Are the police trying to find out our sources? Will the material they gather in what will certainly be a fruitless contempt of court probe be handed to Imvume for use in its civil case, aimed at forcing us to reveal our sources? Was whoever authorised the subpoena aware of these competing agendas?

These aren’t rhetorical questions and we have an answer for the police, and for the government. You should be investigating Imvume, not us.

We will defend the confidentiality of our sources, and continue to report robustly on this issue. And we will fight to the last ditch for our right to report on anything we believe the country should know about.

Culling the tourism trade

When six bull elephants escaped from the Kruger National Park two weeks ago and were shot on community lands, there was an outcry from the public.
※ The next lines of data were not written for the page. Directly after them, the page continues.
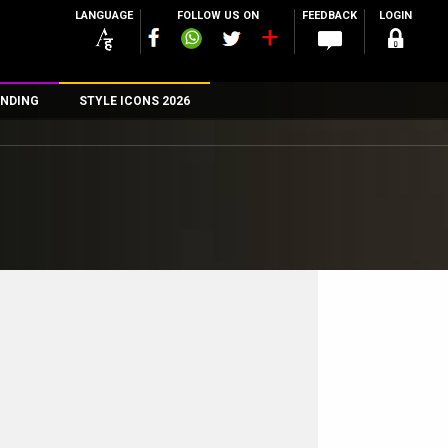
LANGUAGE
FOLLOW US ON
FEEDBACK
LOGIN
NDING
STYLE ICONS 2026
n
rs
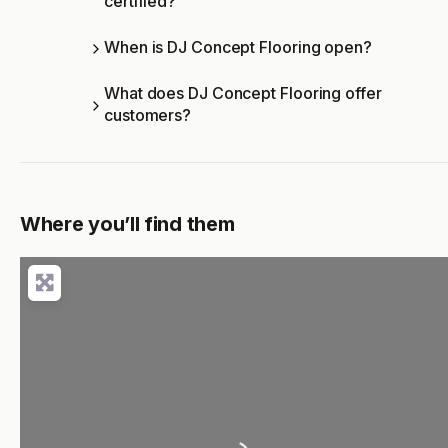
certified?
When is DJ Concept Flooring open?
What does DJ Concept Flooring offer
customers?
Where you’ll find them
Loading...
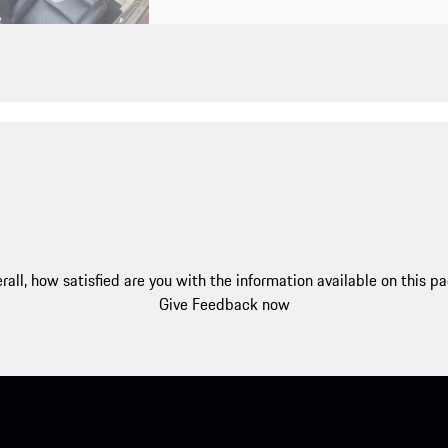
rall, how satisfied are you with the information available on this p
Give Feedback now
So what will the public make of plans by South African National Parks (SANParks) to shoot up to 6 000 elephants in the world-renowned park? As Minister of Environmental Affairs and Tourism Marthinus van Schalkwyk said at a briefing to announce these plans this week, there is a “special aura” around elephants, and killing them evokes powerful emotions.
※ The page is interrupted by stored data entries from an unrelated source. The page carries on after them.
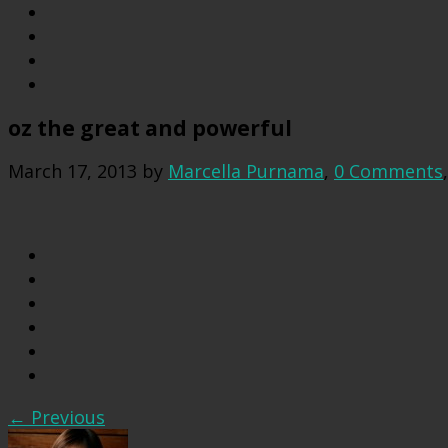
oz the great and powerful
March 17, 2013
by
Marcella Purnama
,
0 Comments
← Previous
The department has contracted an “issue management” consultant to deal with the expected backlash and to facilitate public debate. SANParks, having delivered its proposed elephant management strategy to the mini-ster, has been instructed to step out of the arena for a while.

One of the first “issues” the consultant needs to tackle is to get Van Schalkwyk to listen to alternative viewpoints. SANParks officials have either reluctantly attended or refused to attend gatherings where not only the ethics of, but also the scientific necessity for culling, have been discussed.

The criticisms may sometimes come from voices the powers-that-be would rather not hear. But they are loud and influential voices and they reach the ears of international tourists. Like his predecessors Pallo J-ordan and Valli Moosa, Van Schalkwyk is under pressure to expand -tourist numbers. Unlike them, he seems incapable of saying say that the culling of elephants will not happen while he is minister.

The “issue management” consultant, Brian Gibson, advised the department during the World Summit on Sustainable Development and later advised the asbestos industry. His counsel to the latter was that it was in their best interests to get out of the asbestos business.

Gibson told the Mail & Guardian this week the department and Cabinet were not convinced culling was the only solution to growing elephant populations, and non-lethal alternatives would be examined. Given the expected public outcry at the possible shooting of thousands of elephants, he may be wise to advise Van Schalkwyk that the tourism and killing businesses do not mix.